Feather picking, mutilation and other feather destructive behaviors (FDB) are an extremely worrisome problem for parrot owners. There are multitudes of medical, behavioral, nutritional, and environmental causes for this, and it is important to remember that the problem is rarely the result of one single cause. What's worse is that feather destructive behavior tends to get progressively worse with time. Whatever the original cause, simple FDB can an obsessive-compulsive disorder (OCD) very quickly. Because FDB is a multifaceted disorder, there are several things you should do to discourage this behavior to slow or stop its progression.
First things first. Get your bird to a qualified avian vet for a thorough check-up. Don't feel guilty. Avian vets report that about half of their patients have one degree or another of feather destructive behavior.
A nutritional diet is essential for normal skin and feather development. Seed and nut based diets often lead to vitamin A deficiencies, low calcium and protein imbalances resulting in feather unhealthy feathers and other disorders. Feed a good quality pelleted diet supplemented with hearty green and orange vegetables, healthy fruits, and nuts and grains.
Even if your parrot is bald, it still needs regular bathing. Most parrot species originate from rainforest areas and their bodies are designed to need humidity. Bathing helps with this. Regular bathing cleans feathers and removes old, itchy skin cells.
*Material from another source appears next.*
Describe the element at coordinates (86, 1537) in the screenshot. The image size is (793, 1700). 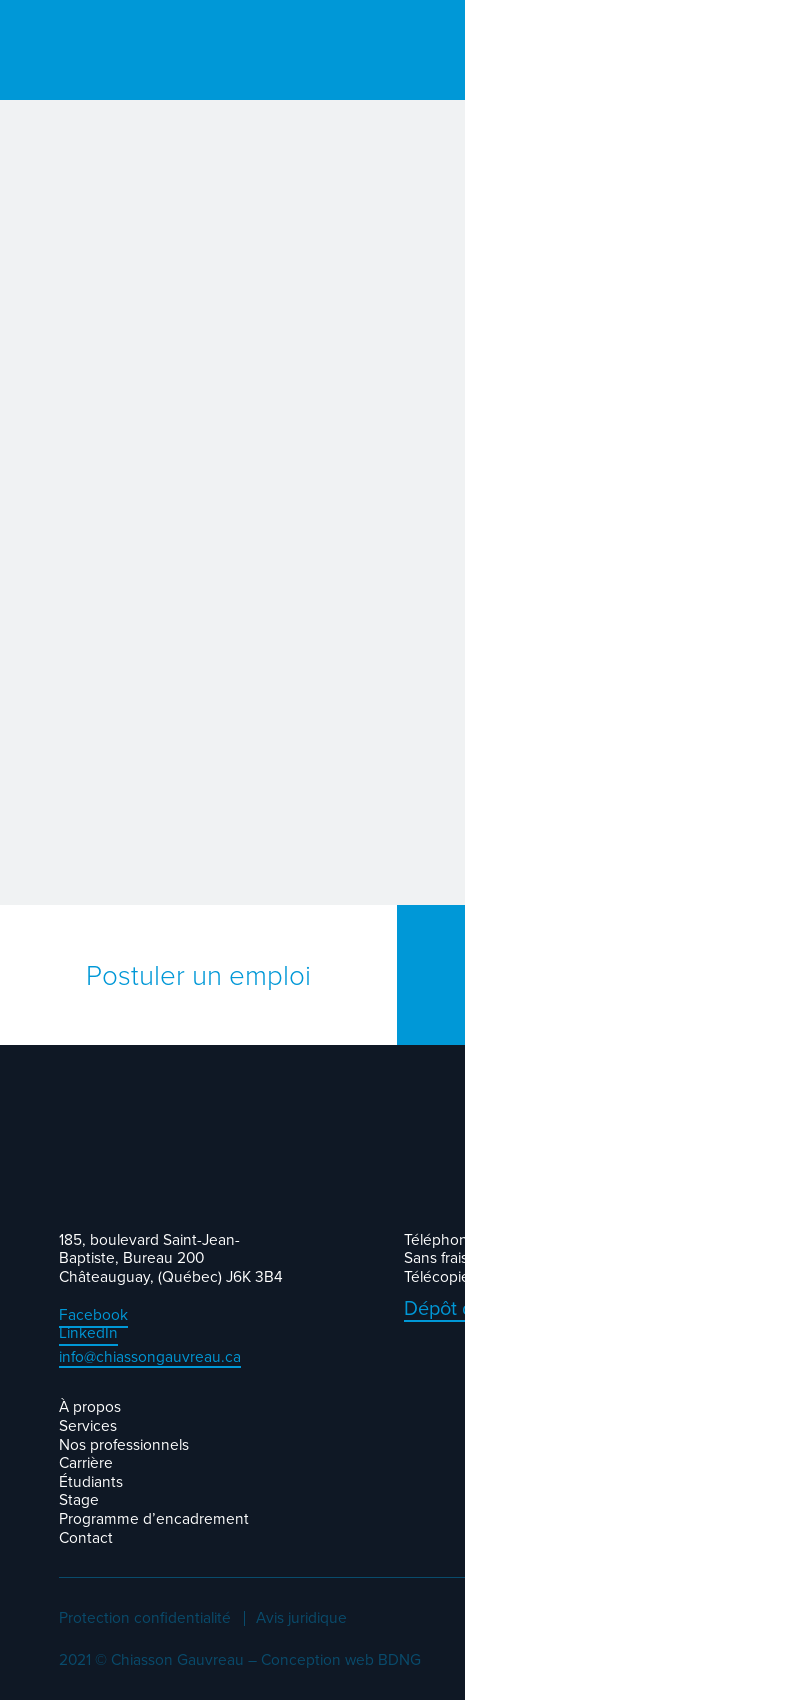
I see `Contact` at that location.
It gets rid of dirt and irritants, and washes away dander and dust, making for more normal preening experiences.
"Many birds will enjoy a "greens bath", where fresh clean greens (collard, turnip, mustard, etc.) are placed in a low-sided shallow dish or pie pan with 1/2 to 3/4 inches of water, and the bird is allowed to play in it." Even if your feather plucker hates baths, you can use clicker training techniques to desensitize its fears.
Some people purchase a shower perch and place their bird in the shower with them each day. It makes for great bonding time. Others simply mist their bird or put a large bowl in the sink to allow the bird to splash away the dirt. What ever method you choose, make it part of your routine. One note, don't let your bird become chilled. It's okay to blow your parrot dry in the winter. Just make sure to use the low setting and not allow tender skin to burn.
Any attention that a bird gets while it is plucking or even just preening is a "no-no!" Your bird will perceive any form of attention, positive or negative as reinforcement for that behavior. Running to your bird all worried or screaming and yelling at your bird can be perceived as a "drama reward". You must teach yourself to completely ignore behavior that you DO NOT want to continue and reward safe behaviors that you like with attention and treats. This is called the extinction method. Reward your bird for dancing, playing and climbing. Not for plucking.
Even if you have your feather plucker covered with a bird collar, it still needs to preen and chew. Provide your bird with a variety of chewing materials from wood, bird safe cardboard and natural materials to fluffy, preenable toys like mop heads, fleece snugglies and rope based toys. Remember, provide that attention when your bird is playing! Not plucking.
Parrot researches found that wild parrots spend approximately 50% of their waking hours foraging for food, 25% of their time interacting with their flock members, and 25% of their time preening and keeping their feathers in good condition. Foraging, interacting and preening are essential behaviors that all birds need. Our captive parrots, who have food easily available at all times don't get to forage. And, we as our parrots social outlet may unknowingly engage in behaviors that promote plucking. Show your parrot love by rewarding it for foraging and playing. Provide toys or feeding sites that encourage foraging behaviors,. Keep your parrot entertained with the radio or television, or even a video of you and it playing to keep it occupied when you're not around to interact with it.
Keep your bird away from cigarette smoke or any kind of smoke, for that matter! Not only is smoke a respiratory irritant, but it leaves a nasty residue on everything in the vicinity. The somewhat sticky residue gets on the hands and clothes even when they take it outside. Then it is transferred to the bird when handled.
Any aerosolized products, including air fresheners, incense, carpet fresheners, bleach, and cleaning solutions can also get on the feathers, irritate a bird's skin and lead to feather destructive behavior. A good rule of thumb is, "If you can smell it, then multiply it ten-fold for your bird, who has a highly developed respiratory system." Avoid using chemicals to clean your birds living environment and accessories. Opt for soapy water. If you must use a chemicals, be sure to thoroughly rinse anything that your bird may come into contact with.
Aggressive wing trims, or leaving trimmed feathers too long, rub and poke at the flanks and wings. Your bird may end up chewing at these areas to find relief. Vets recommend to allow wing feathers to grow with feather-destructive birds, but if escape is an issue, then trimming just the first 5-7 primary wing feathers under the level of the covert feathers. This helps pad the cut end of the feather and keep it from further traumatizing the bird's flank. Never trim new feathers.
In conclusion, even though feather destructive behavior is difficult to manage, let alone stop, there are a number of FREE things you can do to offer your bird comfort and decrease the desire to pluck.